El Consejo Nacional Electoral del Ecuador no termina de contabilizar los datos de las votaciones de las presidenciales del pasado domingo, en las que triunfó sobradamente, y Rafael Correa y su equipo de trabajo ya delinearon y anunciaron lo que serán los próximos cuatro años de gobierno. Se preparan un paquete de reformas constitucionales, el cambio de la matriz productiva, un fuerte control tributario, la universalización de la seguridad social y tres nuevas revoluciones: del conocimiento, de la ciencia y la innovación, y la urbana.

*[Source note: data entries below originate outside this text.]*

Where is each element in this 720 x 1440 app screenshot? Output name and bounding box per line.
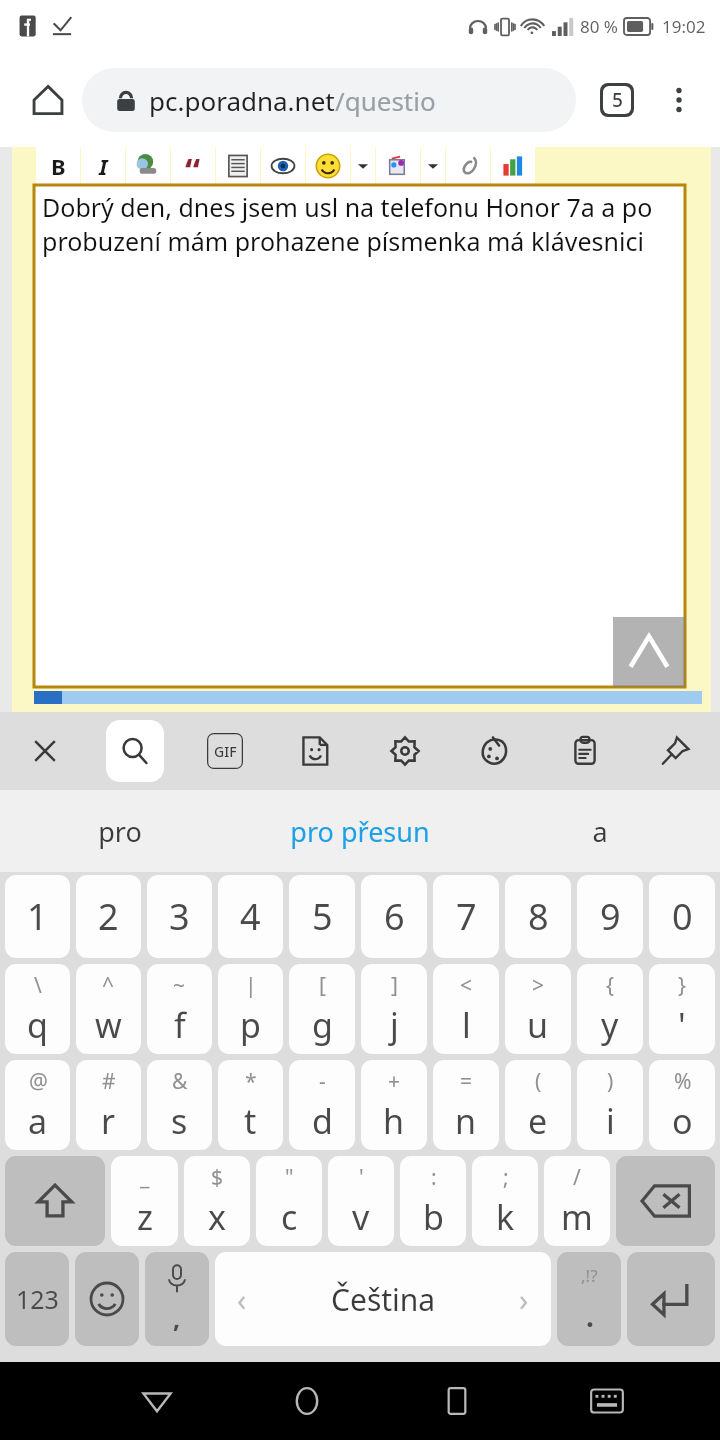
button[interactable]: I — [81, 147, 125, 185]
button[interactable]: ^ — [76, 964, 141, 1054]
staticText: n — [455, 1098, 477, 1144]
button[interactable]: # — [76, 1060, 141, 1150]
staticText: + — [388, 1067, 401, 1096]
staticText: b — [423, 1194, 444, 1240]
staticText: B — [51, 151, 66, 181]
button[interactable]: \ — [5, 964, 70, 1054]
button[interactable]: { — [577, 964, 643, 1054]
button[interactable]: > — [505, 964, 571, 1054]
staticText: i — [606, 1098, 615, 1144]
button[interactable]: Hide keyboard — [532, 1362, 682, 1440]
button[interactable]: pro přesun — [240, 790, 480, 872]
button[interactable]: 7 — [433, 875, 499, 958]
staticText: " — [285, 1163, 294, 1192]
button[interactable] — [351, 147, 375, 185]
button[interactable]: 8 — [505, 875, 571, 958]
button[interactable]: ' — [328, 1156, 394, 1246]
button[interactable]: Home — [14, 66, 82, 134]
button[interactable]: Emoji — [75, 1252, 139, 1346]
button[interactable]: } — [649, 964, 715, 1054]
staticText: ( — [535, 1067, 542, 1096]
button[interactable]: Close — [0, 712, 90, 790]
button[interactable]: Pin — [630, 712, 720, 790]
button[interactable]: & — [147, 1060, 212, 1150]
button[interactable]: " — [256, 1156, 322, 1246]
button[interactable]: 9 — [577, 875, 643, 958]
staticText: p — [240, 1002, 261, 1048]
button[interactable]: 4 — [218, 875, 283, 958]
staticText: 5 — [312, 892, 333, 941]
button[interactable]: - — [289, 1060, 355, 1150]
button[interactable]: Recents — [382, 1362, 532, 1440]
button[interactable]: 0 — [649, 875, 715, 958]
button[interactable]: $ — [184, 1156, 250, 1246]
button[interactable]: Shift — [5, 1156, 105, 1246]
button[interactable]: More options — [650, 71, 708, 129]
button[interactable]: = — [433, 1060, 499, 1150]
button[interactable]: 123 — [5, 1252, 69, 1346]
button[interactable]: < — [433, 964, 499, 1054]
staticText: % — [674, 1067, 692, 1096]
button[interactable]: % — [649, 1060, 715, 1150]
button[interactable]: 2 — [76, 875, 141, 958]
button[interactable] — [126, 147, 170, 185]
button[interactable] — [261, 147, 305, 185]
staticText: 19:02 — [662, 15, 706, 38]
button[interactable]: “ — [171, 147, 215, 185]
button[interactable]: ( — [505, 1060, 571, 1150]
button[interactable]: Clipboard — [540, 712, 630, 790]
button[interactable]: ‹ — [215, 1252, 551, 1346]
button[interactable]: ; — [472, 1156, 538, 1246]
staticText: _ — [140, 1163, 150, 1192]
button[interactable]: pro — [0, 790, 240, 872]
button[interactable]: * — [218, 1060, 283, 1150]
button[interactable]: Settings — [360, 712, 450, 790]
button[interactable] — [306, 147, 350, 185]
button[interactable]: ,!? — [557, 1252, 621, 1346]
staticText: h — [383, 1098, 405, 1144]
button[interactable]: Tabs — [586, 69, 648, 131]
staticText: * — [245, 1067, 257, 1096]
button[interactable] — [491, 147, 535, 185]
button[interactable]: Search — [90, 712, 180, 790]
button[interactable]: 1 — [5, 875, 70, 958]
staticText: GIF — [214, 742, 237, 761]
button[interactable]: 3 — [147, 875, 212, 958]
button[interactable]: 5 — [289, 875, 355, 958]
button[interactable]: + — [361, 1060, 427, 1150]
button[interactable]: ~ — [147, 964, 212, 1054]
staticText: 123 — [16, 1282, 59, 1316]
staticText: › — [519, 1279, 529, 1320]
button[interactable]: Backspace — [616, 1156, 715, 1246]
button[interactable]: Voice input — [145, 1252, 209, 1346]
button[interactable]: : — [400, 1156, 466, 1246]
button[interactable]: B — [36, 147, 80, 185]
staticText: ~ — [173, 971, 186, 1000]
button[interactable]: pc.poradna.net — [82, 68, 576, 132]
button[interactable]: GIF — [180, 712, 270, 790]
button[interactable]: ] — [361, 964, 427, 1054]
button[interactable]: Enter — [627, 1252, 715, 1346]
button[interactable]: Scroll up — [613, 617, 685, 687]
button[interactable]: @ — [5, 1060, 70, 1150]
button[interactable]: / — [544, 1156, 610, 1246]
button[interactable]: ) — [577, 1060, 643, 1150]
button[interactable] — [421, 147, 445, 185]
button[interactable]: a — [480, 790, 720, 872]
staticText: pro přesun — [290, 813, 430, 850]
button[interactable]: | — [218, 964, 283, 1054]
button[interactable]: [ — [289, 964, 355, 1054]
staticText: w — [95, 1002, 122, 1048]
staticText: ; — [503, 1163, 509, 1192]
button[interactable] — [216, 147, 260, 185]
button[interactable]: _ — [111, 1156, 178, 1246]
button[interactable]: Themes — [450, 712, 540, 790]
staticText: } — [678, 971, 686, 1000]
button[interactable]: Back — [82, 1362, 232, 1440]
button[interactable] — [446, 147, 490, 185]
staticText: : — [431, 1163, 437, 1192]
button[interactable]: Home — [232, 1362, 382, 1440]
button[interactable]: Stickers — [270, 712, 360, 790]
button[interactable]: 6 — [361, 875, 427, 958]
button[interactable] — [376, 147, 420, 185]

Según los resultados preliminares, Correa y su oficialista partido Alianza País lograron, además de la reelección presidencial en una sola vuelta, al menos 97 de 137 asambleístas que conformarán el próximo poder legislativo, una aplastante mayoría. Se prepara una nueva ‘aplanadora’ en la Asamblea, advirtió el actual asambleísta Paco Moncayo, que abre el camino para la profundización de la revolución correísta. Sin embargo, ninguna de estas reformas apunta a otra reelección de Correa, en consonancia con su anuncio de que al final de su mandato se retirará de la vida pública.

Correa anunció un paquete de reformas de la Constitución, que él impulsó en el 2007 y que “tiene ciertas inconsistencias”, como haber declarado al Ecuador “libre de cultivos y semillas transgénicas”, pero no prohibir su importación. La ley de aguas, que no fue aprobada en el actual periodo, tendrá tratamiento prioritario.

La ley de propiedad de la tierra, que apunta a una mejor distribución y uso de ese recurso; un nuevo Código Penal y la ley de universalización de la seguridad social también están en la mira presidencial, así como revisar el uso de ‘la acción de protección’ (tutela), cuyo objetivo es garantizar los derechos constitucionales.

El mandatario considera que ha se ha abusado del empleo de esta figura. Fander Falconí, secretario de Planificación del Estado y coideario de Correa, en una declaración al diario Hoy , habló de transitar, “con mucha fuerza, hacia una economía del conocimiento, y esto involucra tener un cuerpo legal que nos dé sustento (…) de cómo podemos ir trasladando las rentas de recursos extractivos hacia una verdadera sociedad del conocimiento”.

Por otra parte, la ley de comunicación es un capítulo aparte, que ahora Correa podrá aprobar sin mayor resistencia y que apunta a combatir a algunos medios de comunicación privados, a los que ha tachado de “corruptos” y “mercantilistas”.